-- Task prompt --
Every record is to be duplicated exactly as it reads, without its images.

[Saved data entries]
* * * * *
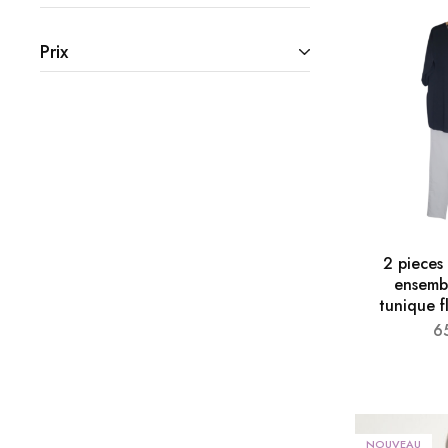
Prix
2 pieces
ensemb
tunique f
6
NOUVEAU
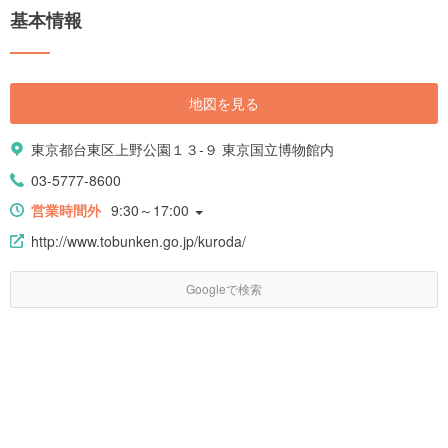
基本情報
地図を見る
東京都台東区上野公園１３-９ 東京国立博物館内
03-5777-8600
営業時間外
9:30～17:00
http://www.tobunken.go.jp/kuroda/
Googleで検索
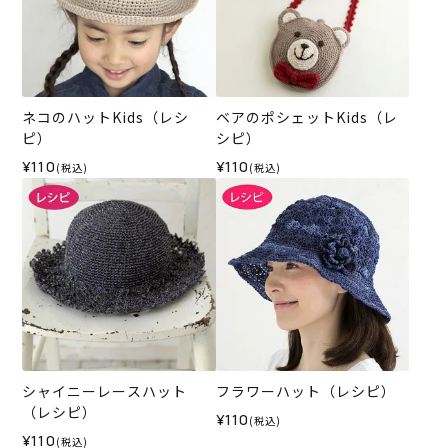
ネコのハットKids（レシ
ベアのポシェットKids（レ
ピ）
シピ）
¥110
¥110
(税込)
(税込)
シャイニーレースハット
フラワーハット（レシピ）
（レシピ）
¥110
(税込)
¥110
(税込)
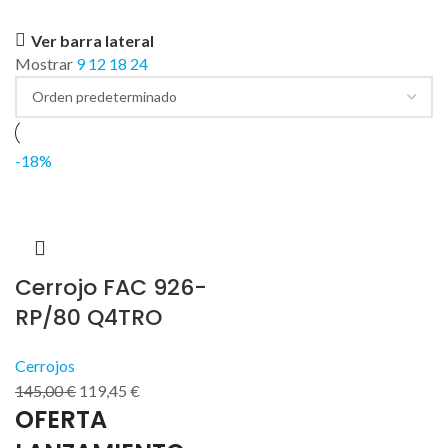
Ver barra lateral
Mostrar
9
12
18
24
-18%
Cerrojo FAC 926-
RP/80 Q4TRO
Cerrojos
145,00
€
119,45
€
OFERTA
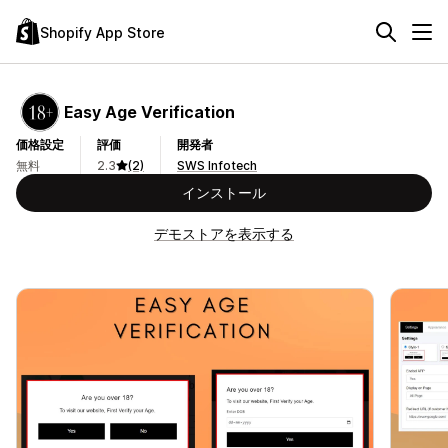
Shopify App Store
Easy Age Verification
価格設定
評価
開発者
無料
2.3
(2)
SWS Infotech
インストール
デモストアを表示する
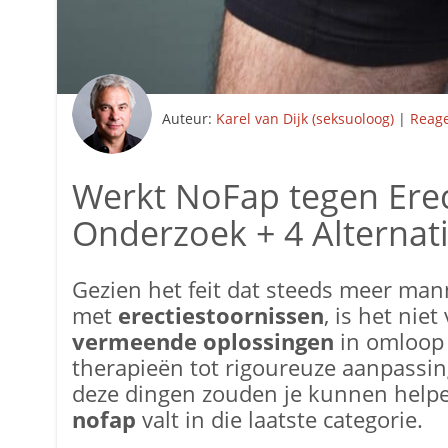
Auteur:
Karel van Dijk (seksuoloog)
|
Reag
Werkt NoFap tegen Erec
Onderzoek + 4 Alternat
Gezien het feit dat steeds meer ma
met
erectiestoornissen
, is het nie
vermeende oplossingen
in omloop z
therapieën tot rigoureuze aanpassin
deze dingen zouden je kunnen helpen
nofap
valt in die laatste categorie.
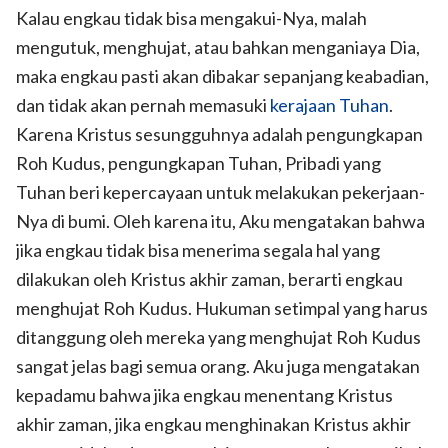
Kalau engkau tidak bisa mengakui-Nya, malah
mengutuk, menghujat, atau bahkan menganiaya Dia,
maka engkau pasti akan dibakar sepanjang keabadian,
dan tidak akan pernah memasuki
kerajaan Tuhan
.
Karena Kristus sesungguhnya adalah pengungkapan
Roh Kudus, pengungkapan Tuhan, Pribadi yang
Tuhan beri kepercayaan untuk melakukan pekerjaan-
Nya di bumi. Oleh karena itu, Aku mengatakan bahwa
jika engkau tidak bisa menerima segala hal yang
dilakukan oleh Kristus akhir zaman, berarti engkau
menghujat Roh Kudus. Hukuman setimpal yang harus
ditanggung oleh mereka yang menghujat Roh Kudus
sangat jelas bagi semua orang. Aku juga mengatakan
kepadamu bahwa jika engkau menentang Kristus
akhir zaman, jika engkau menghinakan Kristus akhir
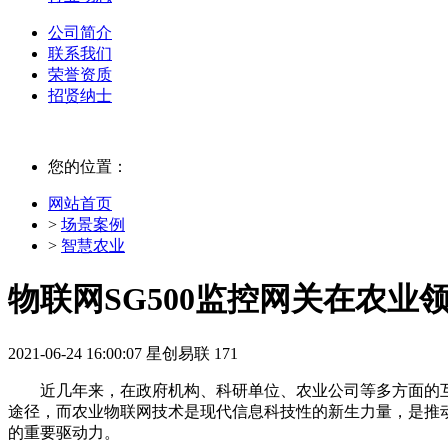
公司简介
联系我们
荣誉资质
招贤纳士
您的位置：
网站首页
>
场景案例
>
智慧农业
物联网SG500监控网关在农业
2021-06-24 16:00:07
星创易联
171
近几年来，在政府机构、科研单位、农业公司等多方面的互
途径，而农业物联网技术是现代信息科技性的新生力量，是推
的重要驱动力。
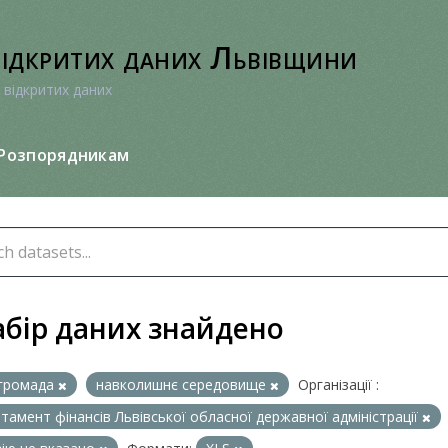
відкритих даних Львівщини
 відкритих даних
Розпорядникам
абір даних знайдено
громада
навколишнє середовище
Організації :
тамент фінансів Львівської обласної державної адміністрації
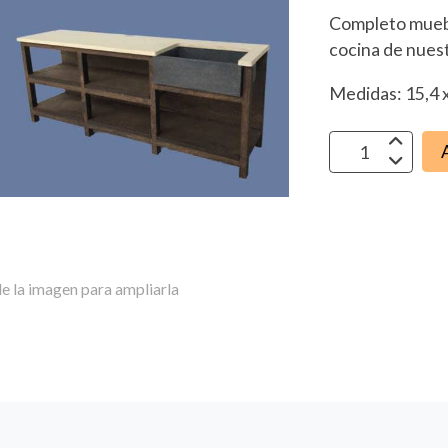
Completo muebl
cocina de nues
Medidas: 15,4 x
e la imagen para ampliarla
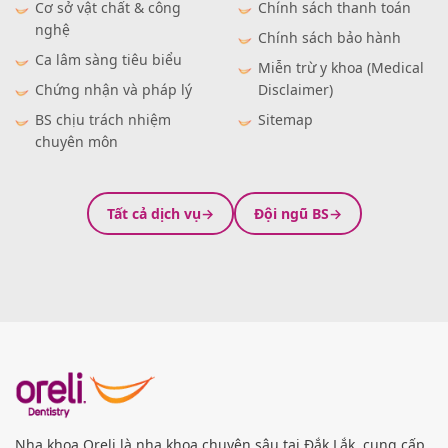
Cơ sở vật chất & công
Chính sách thanh toán
nghệ
Chính sách bảo hành
Ca lâm sàng tiêu biểu
Miễn trừ y khoa (Medical
Chứng nhận và pháp lý
Disclaimer)
BS chịu trách nhiệm
Sitemap
chuyên môn
Tất cả dịch vụ
Đội ngũ BS
Nha khoa Oreli là nha khoa chuyên sâu tại Đắk Lắk, cung cấp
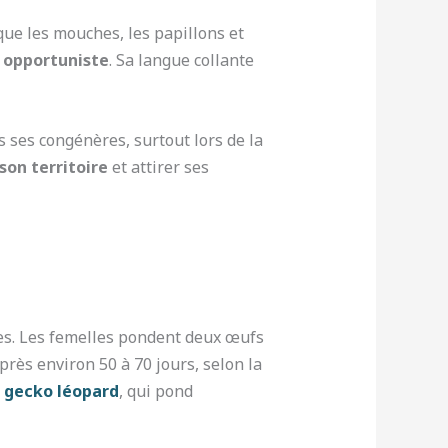
ue les mouches, les papillons et
 opportuniste
. Sa langue collante
 ses congénères, surtout lors de la
on territoire
et attirer ses
es. Les femelles pondent deux œufs
près environ 50 à 70 jours, selon la
u gecko léopard
, qui pond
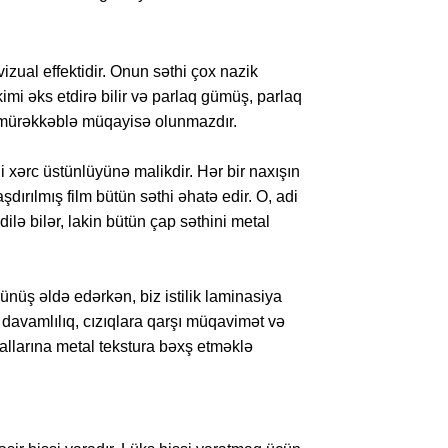
izual effektidir. Onun səthi çox nazik
mi əks etdirə bilir və parlaq gümüş, parlaq
adi mürəkkəblə müqayisə olunmazdır.
 xərc üstünlüyünə malikdir. Hər bir naxışın
dırılmış film bütün səthi əhatə edir. O, adi
ilə bilər, lakin bütün çap səthini metal
üş əldə edərkən, biz istilik laminasiya
davamlılıq, cızıqlara qarşı müqavimət və
allarına metal tekstura bəxş etməklə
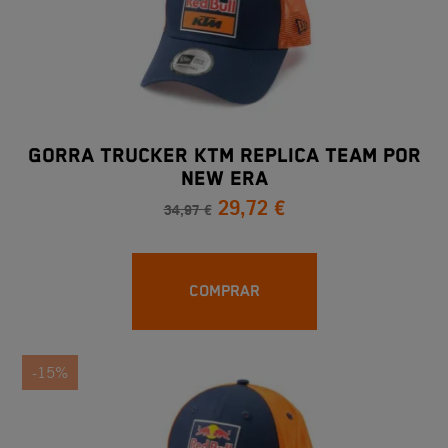
Gorra Trucker KTM Replica Team Por
New Era
29,72 €
34,97 €
COMPRAR
-15%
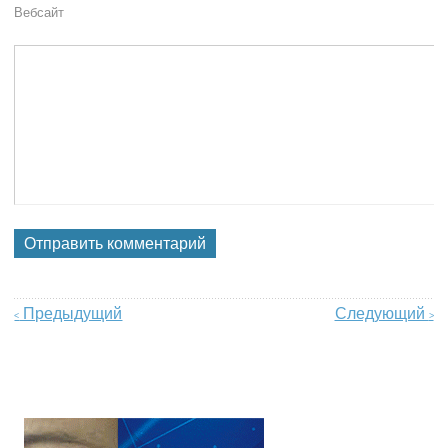
Вебсайт
Предыдущий
Следующий
<
>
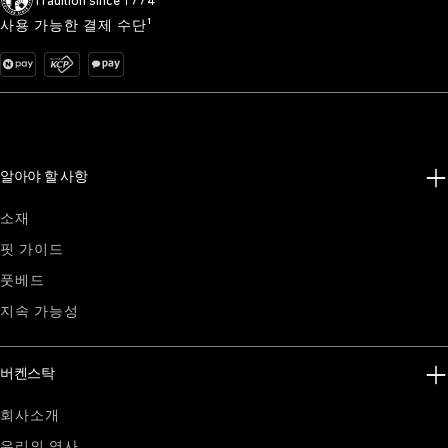
Tradition since 1774
사용 가능한 결제 수단¹
알아야 할 사항
소재
핏 가이드
풋베드
지속 가능성
버켄스탁
회사소개
우리의 역사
* * * * *
-- Output for this task --
Prix
2 pieces
ensemb
tunique f
6
NOUVEAU
基本情報
地図を見る
東京都台東区上野公園１３-９ 東京国立博物館内
03-5777-8600
営業時間外
9:30～17:00
http://www.tobunken.go.jp/kuroda/
Googleで検索
ネコのハットKids（レシ
ベアのポシェットKids（レ
ピ）
シピ）
¥110
¥110
(税込)
(税込)
シャイニーレースハット
フラワーハット（レシピ）
（レシピ）
¥110
(税込)
¥110
(税込)
Ver barra lateral
Mostrar
9
12
18
24
-18%
Cerrojo FAC 926-
RP/80 Q4TRO
Cerrojos
145,00
€
119,45
€
OFERTA
Shopify App Store
Easy Age Verification
価格設定
評価
開発者
無料
2.3
(2)
SWS Infotech
インストール
デモストアを表示する
Auteur:
Karel van Dijk (seksuoloog)
|
Reag
Werkt NoFap tegen Erec
Onderzoek + 4 Alternat
Gezien het feit dat steeds meer ma
met
erectiestoornissen
, is het nie
vermeende oplossingen
in omloop z
therapieën tot rigoureuze aanpassin
deze dingen zouden je kunnen helpen
nofap
valt in die laatste categorie.
Kalau engkau tidak bisa mengakui-Nya, malah
mengutuk, menghujat, atau bahkan menganiaya Dia,
maka engkau pasti akan dibakar sepanjang keabadian,
dan tidak akan pernah memasuki
kerajaan Tuhan
.
Karena Kristus sesungguhnya adalah pengungkapan
Roh Kudus, pengungkapan Tuhan, Pribadi yang
Tuhan beri kepercayaan untuk melakukan pekerjaan-
Nya di bumi. Oleh karena itu, Aku mengatakan bahwa
jika engkau tidak bisa menerima segala hal yang
dilakukan oleh Kristus akhir zaman, berarti engkau
menghujat Roh Kudus. Hukuman setimpal yang harus
ditanggung oleh mereka yang menghujat Roh Kudus
sangat jelas bagi semua orang. Aku juga mengatakan
kepadamu bahwa jika engkau menentang Kristus
akhir zaman, jika engkau menghinakan Kristus akhir
公司简介
联系我们
荣誉资质
招贤纳士
您的位置：
网站首页
>
场景案例
>
智慧农业
物联网SG500监控网关在农业
2021-06-24 16:00:07
星创易联
171
近几年来，在政府机构、科研单位、农业公司等多方面的互
途径，而农业物联网技术是现代信息科技性的新生力量，是推
的重要驱动力。
відкритих даних Львівщини
 відкритих даних
Розпорядникам
абір даних знайдено
громада
навколишнє середовище
Організації :
тамент фінансів Львівської обласної державної адміністрації
Completo muebl
cocina de nues
Medidas: 15,4 x
e la imagen para ampliarla
Cơ sở vật chất & công
Chính sách thanh toán
nghệ
Chính sách bảo hành
Ca lâm sàng tiêu biểu
Miễn trừ y khoa (Medical
Chứng nhận và pháp lý
Disclaimer)
BS chịu trách nhiệm
Sitemap
chuyên môn
Tất cả dịch vụ
Đội ngũ BS
Nha khoa Oreli là nha khoa chuyên sâu tại Đắk Lắk, cung cấp
ue les mouches, les papillons et
 opportuniste
. Sa langue collante
 ses congénères, surtout lors de la
on territoire
et attirer ses
es. Les femelles pondent deux œufs
près environ 50 à 70 jours, selon la
u gecko léopard
, qui pond
izual effektidir. Onun səthi çox nazik
mi əks etdirə bilir və parlaq gümüş, parlaq
adi mürəkkəblə müqayisə olunmazdır.
 xərc üstünlüyünə malikdir. Hər bir naxışın
dırılmış film bütün səthi əhatə edir. O, adi
ilə bilər, lakin bütün çap səthini metal
üş əldə edərkən, biz istilik laminasiya
davamlılıq, cızıqlara qarşı müqavimət və
allarına metal tekstura bəxş etməklə
Gorra Trucker KTM Replica Team Por
New Era
29,72 €
34,97 €
COMPRAR
-15%
Вебсайт
Предыдущий
Следующий
<
>
Tradition since 1774
사용 가능한 결제 수단¹
알아야 할 사항
소재
핏 가이드
풋베드
지속 가능성
버켄스탁
회사소개
우리의 역사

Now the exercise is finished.